15
29 октября 2018 г. в 01:08
Цзянь смотрит пристально. Не отрывается, даже когда чашку к губам подносит, только глаза скашивает, чтобы ничего не пропустить.
— Ну как?
— Вкусно, — Би с явным усилием глоток делает, кивает. — А что это?
— Омлет. Молоко закончилось, я его йогуртом заменил. У нас только банановый был. А еще там розмарин и лук. Нравится?
— Ну, неплохо.
Неплохо, если сразу же, ни секунды не медля, кофе запивать: таким крепким и обжигающе горячим, что затирает странный привкус на языке и успокаивает рецепторы привычной горечью. Неплохо, учитывая, что это первый совместный завтрак за неделю, и Цзянь наконец-то не свалил с кухни до его появления. Неплохо: если для того, чтобы Цзянь с ним разговаривал, придется каждое утро давиться чем-то подобным — окей, хорошо. Вкусно.
— Как ты себя чувствуешь?
Цзянь, не донеся вилку до рта, плечами пожимает:
— А как я должен себя… эм… то есть, лучше. Нормально все. Прошло.
Вилкой по тарелке елозит, размазывает адское варево и, досадливо языком цокнув, встает и аккуратно ссыпает в мусорное ведро:
— Гадость, блин, — стоя к Би спиной, тщательно тарелку намыливает. — Слушай, я знаю, что нам положено дома сидеть, но, может, съездим куда-нибудь? Хотя бы в магазин за молоком. Дома скучно, и…
— Да.
Да. Господи боже, черт, ДА.
От одной мысли, что выходные они проведут в молчании и разбредясь по разным углам, на душе становилось так погано, что заснуть никак не получалось, несмотря на усталость и дождь. И когда Би утром обнаружил Цзяня на кухне, помешивающего на сковороде что-то странное, с трудом подавил желание подойти и обнять. Вот так просто. Молча. Крепко.
Цзянь, конечно, прав: им положено дома сидеть. Чэн, отправляя его сюда впервые, условия озвучил сразу же: маршрут дом-школа-дом, прогулки только в местах с малым скоплением народа, от машины далеко не отходить, всегда быть на связи, глаз с него не сводить. С последним-то проблем вообще никаких: Би и сейчас пялится, пока он спиной возле мойки стоит.
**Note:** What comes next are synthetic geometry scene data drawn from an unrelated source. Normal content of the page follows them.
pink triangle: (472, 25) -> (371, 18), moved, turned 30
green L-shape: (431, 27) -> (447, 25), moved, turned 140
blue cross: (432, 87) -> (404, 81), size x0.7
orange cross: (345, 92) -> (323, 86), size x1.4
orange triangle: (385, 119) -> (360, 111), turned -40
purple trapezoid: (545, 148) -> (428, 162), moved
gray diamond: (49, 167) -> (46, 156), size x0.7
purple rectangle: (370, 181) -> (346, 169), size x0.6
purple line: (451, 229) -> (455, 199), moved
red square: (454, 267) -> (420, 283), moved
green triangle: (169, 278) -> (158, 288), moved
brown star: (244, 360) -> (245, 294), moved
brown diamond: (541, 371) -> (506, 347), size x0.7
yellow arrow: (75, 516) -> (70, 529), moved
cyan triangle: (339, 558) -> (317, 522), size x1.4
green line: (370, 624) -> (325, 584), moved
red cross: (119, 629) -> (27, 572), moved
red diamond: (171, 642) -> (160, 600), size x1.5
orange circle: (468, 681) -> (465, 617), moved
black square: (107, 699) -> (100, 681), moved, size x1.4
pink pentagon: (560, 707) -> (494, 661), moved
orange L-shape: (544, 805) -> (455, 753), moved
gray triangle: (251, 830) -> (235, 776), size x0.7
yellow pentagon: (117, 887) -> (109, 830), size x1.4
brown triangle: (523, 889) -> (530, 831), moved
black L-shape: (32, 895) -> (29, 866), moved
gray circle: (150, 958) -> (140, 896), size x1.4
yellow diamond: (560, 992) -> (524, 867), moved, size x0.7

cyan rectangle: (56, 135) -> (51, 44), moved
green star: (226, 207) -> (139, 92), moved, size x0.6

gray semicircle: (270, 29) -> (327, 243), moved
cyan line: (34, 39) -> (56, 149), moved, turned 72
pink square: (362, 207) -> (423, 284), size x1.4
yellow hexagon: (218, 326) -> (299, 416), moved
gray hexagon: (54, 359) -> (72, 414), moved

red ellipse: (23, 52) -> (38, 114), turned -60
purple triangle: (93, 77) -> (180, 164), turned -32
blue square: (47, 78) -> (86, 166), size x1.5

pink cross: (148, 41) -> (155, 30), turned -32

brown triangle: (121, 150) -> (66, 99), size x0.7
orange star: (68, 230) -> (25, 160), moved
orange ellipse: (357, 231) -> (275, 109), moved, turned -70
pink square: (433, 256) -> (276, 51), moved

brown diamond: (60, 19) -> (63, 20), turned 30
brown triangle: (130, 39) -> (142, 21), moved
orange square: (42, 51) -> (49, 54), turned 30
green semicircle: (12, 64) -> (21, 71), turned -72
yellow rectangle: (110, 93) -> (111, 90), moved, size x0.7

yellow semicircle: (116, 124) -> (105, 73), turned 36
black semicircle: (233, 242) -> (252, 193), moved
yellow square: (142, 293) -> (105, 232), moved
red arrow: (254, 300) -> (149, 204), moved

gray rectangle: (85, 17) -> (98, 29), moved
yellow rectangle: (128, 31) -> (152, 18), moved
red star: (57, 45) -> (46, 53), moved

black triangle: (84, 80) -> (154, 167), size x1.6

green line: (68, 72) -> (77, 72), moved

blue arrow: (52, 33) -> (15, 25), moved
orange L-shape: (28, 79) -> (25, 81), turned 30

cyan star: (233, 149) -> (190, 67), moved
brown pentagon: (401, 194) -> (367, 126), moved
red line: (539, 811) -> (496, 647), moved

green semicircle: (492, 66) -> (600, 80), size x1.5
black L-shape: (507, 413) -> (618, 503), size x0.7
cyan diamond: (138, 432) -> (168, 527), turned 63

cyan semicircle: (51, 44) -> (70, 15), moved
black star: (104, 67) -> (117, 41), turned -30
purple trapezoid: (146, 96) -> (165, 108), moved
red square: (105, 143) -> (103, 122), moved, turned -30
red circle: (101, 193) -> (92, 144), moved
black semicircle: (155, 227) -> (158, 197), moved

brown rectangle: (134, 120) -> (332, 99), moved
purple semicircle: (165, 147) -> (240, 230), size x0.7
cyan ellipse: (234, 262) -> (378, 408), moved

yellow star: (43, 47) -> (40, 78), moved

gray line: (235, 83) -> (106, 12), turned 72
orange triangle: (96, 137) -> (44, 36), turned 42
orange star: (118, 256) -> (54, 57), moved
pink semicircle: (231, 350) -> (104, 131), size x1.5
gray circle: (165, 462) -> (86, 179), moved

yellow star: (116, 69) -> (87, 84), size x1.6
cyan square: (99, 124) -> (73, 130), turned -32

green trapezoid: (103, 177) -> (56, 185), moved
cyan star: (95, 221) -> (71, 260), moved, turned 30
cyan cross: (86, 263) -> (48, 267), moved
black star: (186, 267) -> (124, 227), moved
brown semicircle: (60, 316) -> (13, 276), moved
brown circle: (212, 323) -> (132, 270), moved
Цзянь и в первый день так стоял, тоже посуду мыл — после случайного совместного ужина, которого не должно было быть.
Все, что требовалось — отдать пакет с деньгами, переданный его матерью, и до утра подпирать стену в подъезде в ожидании, когда его сменит Зэн. Би деньги отдал, Цзянь сунул нос в пакет, выдохнул тихое «офигеть», а стоило Би спиной повернуться, схватил его за плечо: «Стоять, здоровяк». Если бы Би так схватил кто-то другой — без перелома бы не обошлось, но в должностные обязанности входило его охранять, а не калечить, поэтому пришлось зубы сжать и повернуться. А потом пришлось в квартиру зайти, чтобы на лестничной площадке не говорить.
— Вы кто?
— Зови меня мистер Цю.
— Моя мама должна Вам денег?
— Нет.
— Вы парень моей мамы?
— Нет.
— Ваш босс парень моей мамы?
— Нет.
— Вы есть хотите?
— Что?
— Лапшу.
Цзянь смешно наморщил лоб, а Би вдруг вспомнил, что с самого утра ничего не ел. И еще зачем-то вспомнил, как стягивал с него мокрые шмотки, пока он был без сознания после прыжка в канал.
Лапшу Би все-таки съел, ненужные воспоминания отогнал и ночь провел на лестничной клетке, а утром Цзянь вылетел как ужаленный и просил отвезти в школу, сбивчиво объясняя, что у него пробный экзамен, что с опозданием не пустят и что Би — единственный, кто может его спасти. Би отвез Цзяня и остался у школьных ворот на весь день. Зэн должен был его сменить, но что-то пошло не так: Чэн позвонил, сказал, что Зэн ему нужен, и попросил остаться на ночь. Би выслушал, потер ладонью глаза и подумал, что еще одна ночь на ногах — это пиздец.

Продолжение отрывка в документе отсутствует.